Please retype the records below exactly, from the first line through the line containing "Preis für Fußpassagiere", and leave out any pictures.

[Collected data]

■ ■ ■

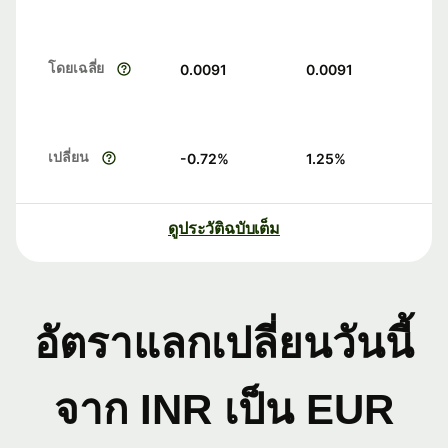
โดยเฉลี่ย
0.0091
0.0091
เปลี่ยน
-0.72
%
1.25
%
ดูประวัติฉบับเต็ม
อัตราแลกเปลี่ยนวันนี้
จาก INR เป็น EUR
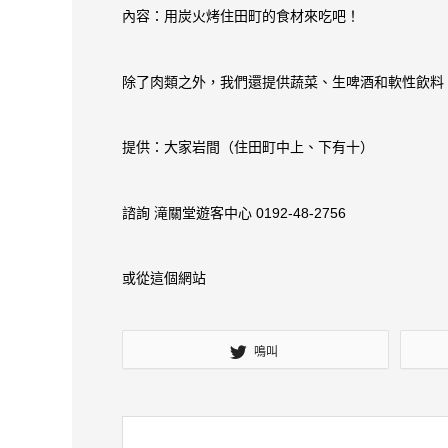
內容：用炭火烤住田町的食材來吃吧！
除了肉類之外，我們還提供蔬菜、生啤酒和軟性飲料
提供：大家岩間（住田町中上、下有十）
諮詢 滝關堂遊客中心 0192-48-2756
或從這個網站
鳴叫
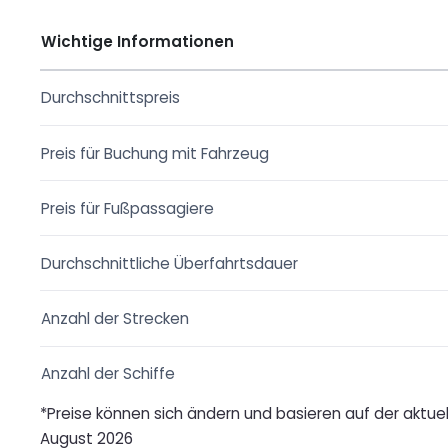
Wichtige Informationen
Durchschnittspreis
Preis für Buchung mit Fahrzeug
Preis für Fußpassagiere
Durchschnittliche Überfahrtsdauer
Anzahl der Strecken
Anzahl der Schiffe
*Preise können sich ändern und basieren auf der aktuell
August 2026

■ ■ ■

Task result.
โดยเฉลี่ย
0.0091
0.0091
เปลี่ยน
-0.72
%
1.25
%
ดูประวัติฉบับเต็ม
อัตราแลกเปลี่ยนวันนี้
จาก INR เป็น EUR
內容：用炭火烤住田町的食材來吃吧！
除了肉類之外，我們還提供蔬菜、生啤酒和軟性飲料
提供：大家岩間（住田町中上、下有十）
諮詢 滝關堂遊客中心 0192-48-2756
或從這個網站
鳴叫
Wichtige Informationen
Durchschnittspreis
Preis für Buchung mit Fahrzeug
Preis für Fußpassagiere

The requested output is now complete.